Les tournées de 1927 ont donné aux fans de New York un aperçu de la royauté du baseball, mais dans les coulisses, la dynamique entre les deux plus grandes stars des Yankees se fracturait. Lou Gehrig a commencé comme fidèle. Le jeune joueur de premier but était assis aux pieds de Babe Ruth, absorbant chaque mouvement du Bambino. Le temps a changé cela. Gehrig a grandi. Il arrêta de s’incliner et commença à tenir bon.
Gehrig, fumeur de pipe et formé à l’Ivy League, s’est affronté avec Ruth, exubérante et mordeuse de cigares. Ces disputes verbales n’étaient ni bruyantes ni dramatiques dans l’abri, mais elles existaient. Sur le terrain, ils ont sauvé les apparences. Ils étaient cordiaux. Parfois même amical. Cette photo emblématique du visage de Gehrig après le coup de circuit de Ruth lors des World Series de 1932 montre un pur plaisir enfantin. Mais leurs modes de vie divergeaient trop pour entretenir un véritable lien.

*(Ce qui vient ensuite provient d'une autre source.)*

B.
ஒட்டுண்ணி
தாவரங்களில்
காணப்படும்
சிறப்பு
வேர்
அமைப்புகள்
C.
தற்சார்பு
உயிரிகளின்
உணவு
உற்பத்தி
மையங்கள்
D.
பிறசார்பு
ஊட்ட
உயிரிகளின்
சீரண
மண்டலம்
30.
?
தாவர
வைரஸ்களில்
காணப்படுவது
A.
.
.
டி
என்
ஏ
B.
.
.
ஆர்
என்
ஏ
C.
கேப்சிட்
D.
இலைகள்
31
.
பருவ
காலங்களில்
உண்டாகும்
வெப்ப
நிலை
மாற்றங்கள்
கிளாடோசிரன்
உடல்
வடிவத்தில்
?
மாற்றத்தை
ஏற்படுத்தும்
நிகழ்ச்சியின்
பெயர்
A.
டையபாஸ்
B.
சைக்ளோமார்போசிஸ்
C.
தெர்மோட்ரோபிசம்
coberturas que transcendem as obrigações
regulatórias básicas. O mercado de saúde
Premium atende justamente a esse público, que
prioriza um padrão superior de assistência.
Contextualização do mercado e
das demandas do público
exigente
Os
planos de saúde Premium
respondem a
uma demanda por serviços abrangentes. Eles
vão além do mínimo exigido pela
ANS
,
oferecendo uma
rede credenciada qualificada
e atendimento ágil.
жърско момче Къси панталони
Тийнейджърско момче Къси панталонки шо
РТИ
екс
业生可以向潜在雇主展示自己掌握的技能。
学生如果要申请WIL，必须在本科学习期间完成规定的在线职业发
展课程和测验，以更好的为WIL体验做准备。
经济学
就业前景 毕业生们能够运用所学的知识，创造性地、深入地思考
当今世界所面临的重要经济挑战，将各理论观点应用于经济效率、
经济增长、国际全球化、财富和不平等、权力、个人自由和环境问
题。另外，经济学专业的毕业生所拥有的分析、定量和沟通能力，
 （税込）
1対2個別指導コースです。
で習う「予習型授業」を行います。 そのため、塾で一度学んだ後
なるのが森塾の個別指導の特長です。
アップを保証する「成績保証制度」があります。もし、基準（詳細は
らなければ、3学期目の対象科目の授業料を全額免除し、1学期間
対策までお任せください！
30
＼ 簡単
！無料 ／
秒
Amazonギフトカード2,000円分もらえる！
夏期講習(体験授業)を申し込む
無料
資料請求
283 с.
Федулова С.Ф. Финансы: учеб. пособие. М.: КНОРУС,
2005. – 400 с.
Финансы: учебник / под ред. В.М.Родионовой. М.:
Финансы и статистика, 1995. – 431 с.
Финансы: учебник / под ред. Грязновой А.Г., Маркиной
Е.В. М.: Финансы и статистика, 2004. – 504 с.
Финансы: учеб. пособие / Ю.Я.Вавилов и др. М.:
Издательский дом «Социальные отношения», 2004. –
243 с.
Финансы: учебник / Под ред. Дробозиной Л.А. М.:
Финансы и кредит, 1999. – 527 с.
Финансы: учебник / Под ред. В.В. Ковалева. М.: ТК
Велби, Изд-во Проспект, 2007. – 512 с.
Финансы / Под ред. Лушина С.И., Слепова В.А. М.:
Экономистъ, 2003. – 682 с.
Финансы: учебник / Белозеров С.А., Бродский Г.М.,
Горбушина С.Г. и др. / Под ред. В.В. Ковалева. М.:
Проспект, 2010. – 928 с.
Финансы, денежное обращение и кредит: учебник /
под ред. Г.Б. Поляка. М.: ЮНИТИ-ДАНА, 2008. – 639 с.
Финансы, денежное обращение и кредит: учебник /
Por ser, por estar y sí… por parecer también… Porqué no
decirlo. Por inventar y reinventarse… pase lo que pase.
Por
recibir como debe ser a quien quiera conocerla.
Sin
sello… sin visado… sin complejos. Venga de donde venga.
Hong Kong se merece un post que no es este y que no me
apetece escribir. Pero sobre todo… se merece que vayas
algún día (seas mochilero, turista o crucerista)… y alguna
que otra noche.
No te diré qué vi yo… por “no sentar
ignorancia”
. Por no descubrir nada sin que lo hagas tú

Il a fallu un incident familial pour que le pont brûle complètement. Les enfants ont joué ensemble pendant un moment. La mère de Gehrig a alors fait un commentaire sarcastique. Elle a noté que Dorothy, la fille adoptive de Ruth, n’était pas aussi bien habillée que les enfants de Julia et Claire. Claire Ruth en a entendu parler. Elle était furieuse.
Elle l’a dit à Bébé. Il était furieux aussi.
Le lendemain, Ruth envoya un message à Gehrig. C’était simple et dévastateur : “Ne me parle plus jamais en dehors du terrain de balle.”
La rivalité naturelle entre deux génies du jeu de balle s’est transformée en quelque chose de personnel. Quelque chose de laid. Claire a ensuite pris le blâme dans sa biographie, admettant qu’elle avait réagi de manière excessive. Cela n’avait pas d’importance. Ils ont posé pour des photos en coéquipiers courtois. Leur relation était de la glace solide.
La réconciliation n’a pas eu lieu pendant des années. Il s’est finalement ouvert lors de la Journée de reconnaissance de Lou Gehrig en 1939. Lou était en train de mourir. Il a prononcé son célèbre discours sur le fait d’être l’homme le plus chanceux de la planète. Lorsqu’il eut terminé, il se tourna pour chercher l’approbation de son ancien coéquipier. Ruth n’était plus au baseball à ce moment-là, mais il était là. Il fit un énorme câlin à Lou.
Le dégel est arrivé trop tard pour sauver Gehrig. Trop tard pour réparer les années de silence. Les Yankees allaient dominer la fin des années 1930, mais cette étincelle spécifique entre les deux héros avait disparu, remplacée par une distance respectueuse qui ne s’est jamais vraiment réchauffée.